M. Laliberté a été élu par suffrage universel des membres. «Nous étions deux candidats et les membres ont décidé de me choisir. Ça fait une douzaine d’années que je suis impliqué dans l’ordre. Il y a beaucoup de défis à relever, j’avais envie de le faire», a-t-il expliqué. Cependant, il est conscient que dans tous les systèmes, il y a un peu d’inertie. «Parfois, on voudrait que les choses avancent plus rapidement. Il faut être patient, car on peut mettre beaucoup d’énergie pour faire avancer un dossier, et ça ne va pas aussi vite qu’on souhaite», a convenu M. Laliberté ajoutant qu’il y a beaucoup de changements au niveau forestier avec un nouveau gouvernement et un régime nouvellement en place, sans oublier le réalignement de l’industrie forestière. «Il y a beaucoup de nouveautés. D’un point de vue professionnel, c’est super intéressant, mais il faut être aux aguets», de dire M. Laliberté.

Interrogé à savoir pourquoi il a été le candidat favori des membres, il répond d’entrée de jeu que son adversaire et lui possèdent au-delà de 25 ans d’expérience. Toutefois, il croit que le fait qu’il est un peu plus jeune a peut-être joué en sa faveur. De plus, il ose croire que ce qu’il a présenté comme perspective en référence aux dossiers qu’il voulait travailler avec l’OIFQ les a charmés. Entre autres, il souhaite travailler sur la reconnaissance de la profession. «La mission de l’Ordre est de protéger le public. Il faut que l’ingénieur forestier prenne sa place et que les gens sachent qu’ils sont transparents et que les actes posés sont effectués par les ingénieurs forestiers. Il faut que ce soit clair dans les documents», a convenu le président.

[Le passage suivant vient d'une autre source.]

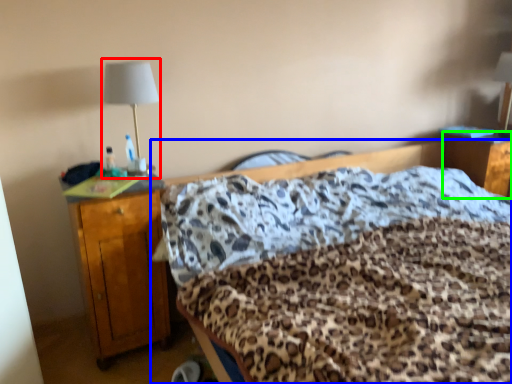 Question: Estimate the real-world distances between objects in this image. Which object is closer to bedside lamp (highlighted by a red box), bed (highlighted by a blue box) or nightstand (highlighted by a green box)?

Choices:
 (A) bed
 (B) nightstand

Answer: (A) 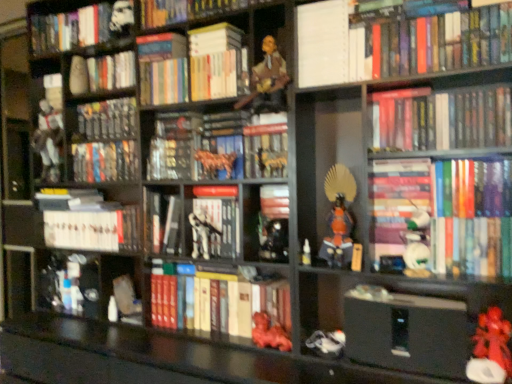 The height and width of the screenshot is (384, 512). What do you see at coordinates (306, 253) in the screenshot? I see `translucent plastic bottle at center, the 5th toy when ordered from right to left` at bounding box center [306, 253].

In order to face white glossy figurine at center-right, the second toy from the right, should I rotate leftwards or rightwards?

It's best to rotate right around 20.909 degrees.

The image size is (512, 384). In order to click on metallic silver toy at center-left, which is the 9th book from bottom to top in this screenshot , I will do `click(106, 119)`.

You are a GUI agent. You are given a task and a screenshot of the screen. Output one action in this format:
    pyautogui.click(x=<x>, y=<y>)
    Task: Click on the translucent plastic bottle at center, the 5th toy when ordered from right to left
    
    Given the screenshot: What is the action you would take?
    pyautogui.click(x=306, y=253)

Based on the photo, can white matte skeleton at center, the third toy positioned from the left, be found inside matte black figurine at center?

No.

From the image's perspective, which one is positioned higher, matte black figurine at center or white matte skeleton at center, the third toy positioned from the left?

matte black figurine at center, from the image's perspective.

Is matte black figurine at center further to camera compared to white matte skeleton at center, the third toy positioned from the left?

No.

Does matte black figurine at center appear on the left side of white matte skeleton at center, the third toy positioned from the left?

In fact, matte black figurine at center is to the right of white matte skeleton at center, the third toy positioned from the left.

From the image's perspective, which object appears higher, matte gray book at center, which is counted as the fifteenth book, starting from the top, or hardcover books at upper right, which is the eighth book in top-to-bottom order?

From the image's view, hardcover books at upper right, which is the eighth book in top-to-bottom order, is above.

Identify the location of book that is the 13th one when counting forward from the matte gray book at center, which is counted as the fifteenth book, starting from the top. (442, 119).

Looking at this image, which is more to the left, matte gray book at center, which is counted as the fifteenth book, starting from the top, or hardcover books at upper right, which is the eighth book in top-to-bottom order?

matte gray book at center, which is counted as the fifteenth book, starting from the top.

Looking at this image, can you confirm if matte gray book at center, which is counted as the fifteenth book, starting from the top, is shorter than hardcover books at upper right, positioned as the eighth book in bottom-to-top order?

No, matte gray book at center, which is counted as the fifteenth book, starting from the top, is not shorter than hardcover books at upper right, positioned as the eighth book in bottom-to-top order.

Are hardcover book at center, which appears as the 14th book when viewed from the top, and shiny black figurine at center, which ranks as the sixth toy in left-to-right order, far apart?

That's not correct — hardcover book at center, which appears as the 14th book when viewed from the top, is a little close to shiny black figurine at center, which ranks as the sixth toy in left-to-right order.

Which object is thinner, hardcover book at center, which ranks as the 2th book in bottom-to-top order, or shiny black figurine at center, marked as the sixth toy in a right-to-left arrangement?

shiny black figurine at center, marked as the sixth toy in a right-to-left arrangement.

Which is closer, (159, 307) or (265, 226)?

Point (265, 226)

Can shiny black figurine at center, which ranks as the sixth toy in left-to-right order, be found inside hardcover book at center, which appears as the 14th book when viewed from the top?

Definitely not — shiny black figurine at center, which ranks as the sixth toy in left-to-right order, is not inside hardcover book at center, which appears as the 14th book when viewed from the top.

Which point is more forward, (217, 327) or (449, 127)?

The point (449, 127) is closer.

From a real-world perspective, is hardcover book at center, which appears as the 14th book when viewed from the top, positioned over hardcover books at upper right, positioned as the eighth book in bottom-to-top order, based on gravity?

Actually, hardcover book at center, which appears as the 14th book when viewed from the top, is physically below hardcover books at upper right, positioned as the eighth book in bottom-to-top order, in the real world.

From the image's perspective, does hardcover book at center, which ranks as the 2th book in bottom-to-top order, appear lower than hardcover books at upper right, which is the eighth book in top-to-bottom order?

Correct, hardcover book at center, which ranks as the 2th book in bottom-to-top order, appears lower than hardcover books at upper right, which is the eighth book in top-to-bottom order, in the image.

This screenshot has height=384, width=512. I want to click on the 6th book above the hardcover book at center, which appears as the 14th book when viewed from the top (from a real-world perspective), so click(442, 119).

Is hardcover books at upper right, which is the eighth book in top-to-bottom order, spatially inside white matte stormtrooper at upper left, positioned as the 10th toy in right-to-left order, or outside of it?

hardcover books at upper right, which is the eighth book in top-to-bottom order, is located beyond the bounds of white matte stormtrooper at upper left, positioned as the 10th toy in right-to-left order.

Is hardcover books at upper right, which is the eighth book in top-to-bottom order, further to the viewer compared to white matte stormtrooper at upper left, positioned as the 10th toy in right-to-left order?

No, hardcover books at upper right, which is the eighth book in top-to-bottom order, is closer to the viewer.

From a real-world perspective, is hardcover books at upper right, positioned as the eighth book in bottom-to-top order, beneath white matte stormtrooper at upper left, the second toy in the left-to-right sequence?

Yes, from a real-world perspective, hardcover books at upper right, positioned as the eighth book in bottom-to-top order, is beneath white matte stormtrooper at upper left, the second toy in the left-to-right sequence.

Considering the positions of objects wooden figure at upper center and hardcover books at upper right, the fifth book from the top, in the image provided, who is more to the right, wooden figure at upper center or hardcover books at upper right, the fifth book from the top,?

hardcover books at upper right, the fifth book from the top, is more to the right.

Is wooden figure at upper center outside of hardcover books at upper right, which is the 11th book in bottom-to-top order?

Indeed, wooden figure at upper center is completely outside hardcover books at upper right, which is the 11th book in bottom-to-top order.

Which object is wider, wooden figure at upper center or hardcover books at upper right, which is the 11th book in bottom-to-top order?

wooden figure at upper center is wider.

Identify the location of person located below the hardcover books at upper right, which is the 11th book in bottom-to-top order (from the image's perspective). (267, 77).

Is metallic gold figurine at center, the 4th toy in the left-to-right sequence, aimed at shiny black figurine at center, marked as the sixth toy in a right-to-left arrangement?

No, metallic gold figurine at center, the 4th toy in the left-to-right sequence, does not turn towards shiny black figurine at center, marked as the sixth toy in a right-to-left arrangement.

Which of these two, metallic gold figurine at center, the 8th toy in the right-to-left sequence, or shiny black figurine at center, marked as the sixth toy in a right-to-left arrangement, is thinner?

metallic gold figurine at center, the 8th toy in the right-to-left sequence.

Également, il veut accentuer l’aspect de la formation continue pour les membres dans l’optique de se renouveler tout comme dans l’ensemble des domaines professionnels. «Ça fait partie des moyens que nous allons utiliser pour assurer la protection du public, pour qu’il ait confiance en nous», a-t-il mentionné.

Le nouveau président veut vraiment faire en sorte que dans le cadre de son premier mandat il n’y ait plus de documents techniques ou profes- sionnels qui sortent sans la signature d’un ingénieur forestier. Pour lui, c’est primordial. «C’est inconcevable de ne pas savoir qui sont les auteurs des documents qui peuvent être des avis généraux, qui commentent et orientent nos politiques. Il faut voir ça sur l’ensemble des angles de la profession», a-t-il assuré.

Un curriculum vitae bien garni

Sur le plan académique, il possède un doctorat en sciences forestières concentration économie de l’Université Laval. Également, il a une maîtrise en gestion de projets de l’Université du Québec et un baccalauréat en aménagement des ressources forestières de l’Université Laval. M. Laliberté possède 26 ans d’expérience en foresterie. Ce dernier a réalisé des études, fait de la gestion de projets, du développement d’outils et des modèles d’analyse d’impacts.

Également, il est doté d’une expertise en analyses financières et économiques de projets forestiers. Professionnellement parlant, il a travaillé près de 10 ans à titre de conseiller technique pour le Syndicat des producteurs de bois de la région de Québec. Par la suite, il a été chargé de projet et gestionnaire. De 2000 à 2010, il a porté le chapeau de chargé de projet pour le Groupe Optivert.Inc. Plus récemment, il a été directeur de projet pour Environnement, WSP et professionnel de recherche pour le Consortium Forac.